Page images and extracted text
§

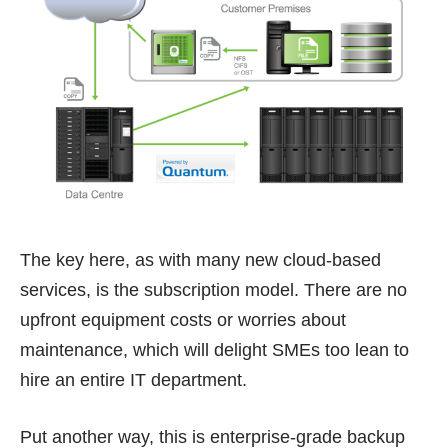
The key here, as with many new cloud-based
services, is the subscription model. There are no
upfront equipment costs or worries about
maintenance, which will delight SMEs too lean to
hire an entire IT department.
Put another way, this is enterprise-grade backup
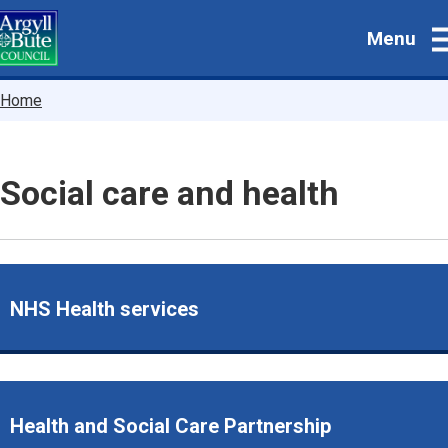
Skip
Menu
to
main
content
Breadcrumbs
Home
Social care and health
NHS Health services
Health and Social Care Partnership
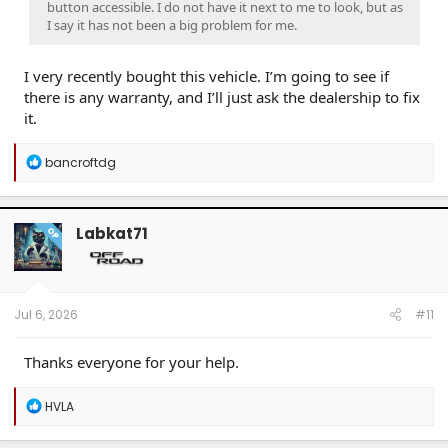
button accessible. I do not have it next to me to look, but as
I say it has not been a big problem for me.
I very recently bought this vehicle. I’m going to see if
there is any warranty, and I’ll just ask the dealership to fix
it.
R
bancroftdg
e
a
c
t
Labkat71
OP
i
o
n
s
:
Jul 6, 2026
#11
Thanks everyone for your help.
R
HVLA
e
a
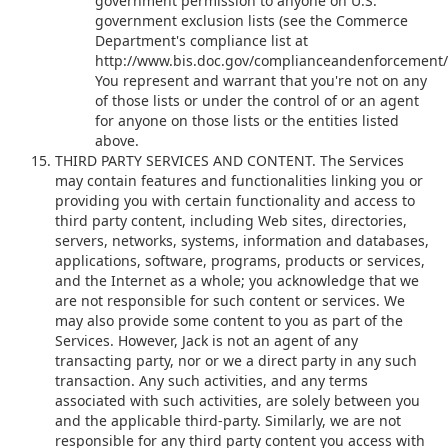
government permission to anyone on U.S.
government exclusion lists (see the Commerce
Department's compliance list at
http://www.bis.doc.gov/complianceandenforcement/l
You represent and warrant that you're not on any
of those lists or under the control of or an agent
for anyone on those lists or the entities listed
above.
THIRD PARTY SERVICES AND CONTENT. The Services
may contain features and functionalities linking you or
providing you with certain functionality and access to
third party content, including Web sites, directories,
servers, networks, systems, information and databases,
applications, software, programs, products or services,
and the Internet as a whole; you acknowledge that we
are not responsible for such content or services. We
may also provide some content to you as part of the
Services. However, Jack is not an agent of any
transacting party, nor or we a direct party in any such
transaction. Any such activities, and any terms
associated with such activities, are solely between you
and the applicable third-party. Similarly, we are not
responsible for any third party content you access with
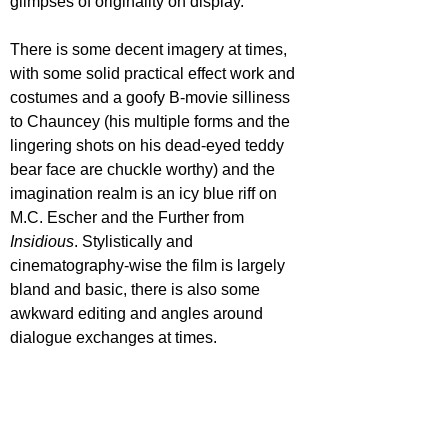
glimpses of originality on display.
There is some decent imagery at times, 
with some solid practical effect work and 
costumes and a goofy B-movie silliness 
to Chauncey (his multiple forms and the 
lingering shots on his dead-eyed teddy 
bear face are chuckle worthy) and the 
imagination realm is an icy blue riff on 
M.C. Escher and the Further from 
Insidious
. Stylistically and 
cinematography-wise the film is largely 
bland and basic, there is also some 
awkward editing and angles around 
dialogue exchanges at times.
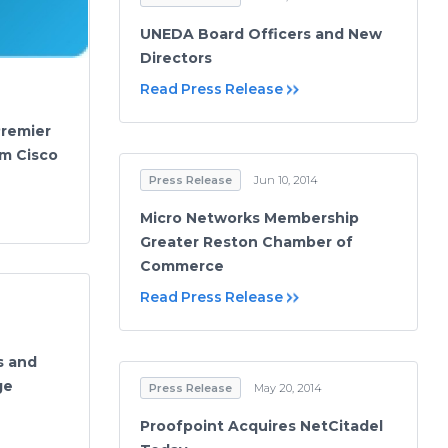
UNEDA Board Officers and New
Directors
Read Press Release
Premier
om Cisco
Press Release
Jun 10, 2014
Micro Networks Membership
Greater Reston Chamber of
Commerce
Read Press Release
s and
ge
Press Release
May 20, 2014
Proofpoint Acquires NetCitadel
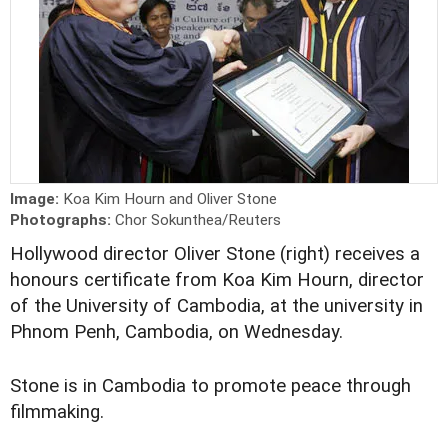
Image:
Koa Kim Hourn and Oliver Stone
Photographs:
Chor Sokunthea/Reuters
Hollywood director Oliver Stone (right) receives a
honours certificate from Koa Kim Hourn, director
of the University of Cambodia, at the university in
Phnom Penh, Cambodia, on Wednesday.
Stone is in Cambodia to promote peace through
filmmaking.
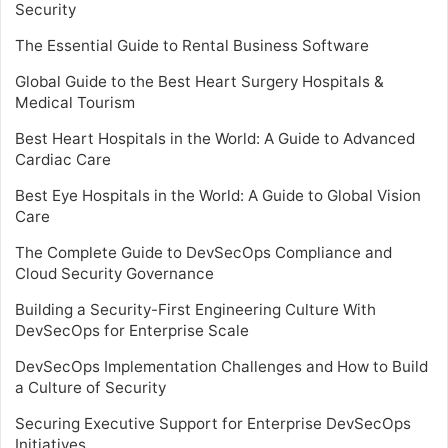
Security
The Essential Guide to Rental Business Software
Global Guide to the Best Heart Surgery Hospitals &
Medical Tourism
Best Heart Hospitals in the World: A Guide to Advanced
Cardiac Care
Best Eye Hospitals in the World: A Guide to Global Vision
Care
The Complete Guide to DevSecOps Compliance and
Cloud Security Governance
Building a Security-First Engineering Culture With
DevSecOps for Enterprise Scale
DevSecOps Implementation Challenges and How to Build
a Culture of Security
Securing Executive Support for Enterprise DevSecOps
Initiatives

§

> _YOUR GOAL_:
Apart from the images, every line above needs to be printed again exactly.

> _REPLY TO THE TASK_:
The key here, as with many new cloud-based
services, is the subscription model. There are no
upfront equipment costs or worries about
maintenance, which will delight SMEs too lean to
hire an entire IT department.
Put another way, this is enterprise-grade backup
Skip
Menu
to
main
content
Breadcrumbs
Home
Social care and health
NHS Health services
Health and Social Care Partnership
button accessible. I do not have it next to me to look, but as
I say it has not been a big problem for me.
I very recently bought this vehicle. I’m going to see if
there is any warranty, and I’ll just ask the dealership to fix
it.
R
bancroftdg
e
a
c
t
Labkat71
OP
i
o
n
s
:
Jul 6, 2026
#11
Thanks everyone for your help.
R
HVLA
e
a
government permission to anyone on U.S.
government exclusion lists (see the Commerce
Department's compliance list at
http://www.bis.doc.gov/complianceandenforcement/l
You represent and warrant that you're not on any
of those lists or under the control of or an agent
for anyone on those lists or the entities listed
above.
THIRD PARTY SERVICES AND CONTENT. The Services
may contain features and functionalities linking you or
providing you with certain functionality and access to
third party content, including Web sites, directories,
servers, networks, systems, information and databases,
applications, software, programs, products or services,
and the Internet as a whole; you acknowledge that we
are not responsible for such content or services. We
may also provide some content to you as part of the
Services. However, Jack is not an agent of any
transacting party, nor or we a direct party in any such
transaction. Any such activities, and any terms
associated with such activities, are solely between you
and the applicable third-party. Similarly, we are not
responsible for any third party content you access with
glimpses of originality on display.
There is some decent imagery at times, 
with some solid practical effect work and 
costumes and a goofy B-movie silliness 
to Chauncey (his multiple forms and the 
lingering shots on his dead-eyed teddy 
bear face are chuckle worthy) and the 
imagination realm is an icy blue riff on 
M.C. Escher and the Further from 
Insidious
. Stylistically and 
cinematography-wise the film is largely 
bland and basic, there is also some 
awkward editing and angles around 
dialogue exchanges at times.
UNEDA Board Officers and New
Directors
Read Press Release
Premier
om Cisco
Press Release
Jun 10, 2014
Micro Networks Membership
Greater Reston Chamber of
Commerce
Read Press Release
s and
ge
Press Release
May 20, 2014
Proofpoint Acquires NetCitadel
Image:
Koa Kim Hourn and Oliver Stone
Photographs:
Chor Sokunthea/Reuters
Hollywood director Oliver Stone (right) receives a
honours certificate from Koa Kim Hourn, director
of the University of Cambodia, at the university in
Phnom Penh, Cambodia, on Wednesday.
Stone is in Cambodia to promote peace through
filmmaking.
Security
The Essential Guide to Rental Business Software
Global Guide to the Best Heart Surgery Hospitals &
Medical Tourism
Best Heart Hospitals in the World: A Guide to Advanced
Cardiac Care
Best Eye Hospitals in the World: A Guide to Global Vision
Care
The Complete Guide to DevSecOps Compliance and
Cloud Security Governance
Building a Security-First Engineering Culture With
DevSecOps for Enterprise Scale
DevSecOps Implementation Challenges and How to Build
a Culture of Security
Securing Executive Support for Enterprise DevSecOps
Initiatives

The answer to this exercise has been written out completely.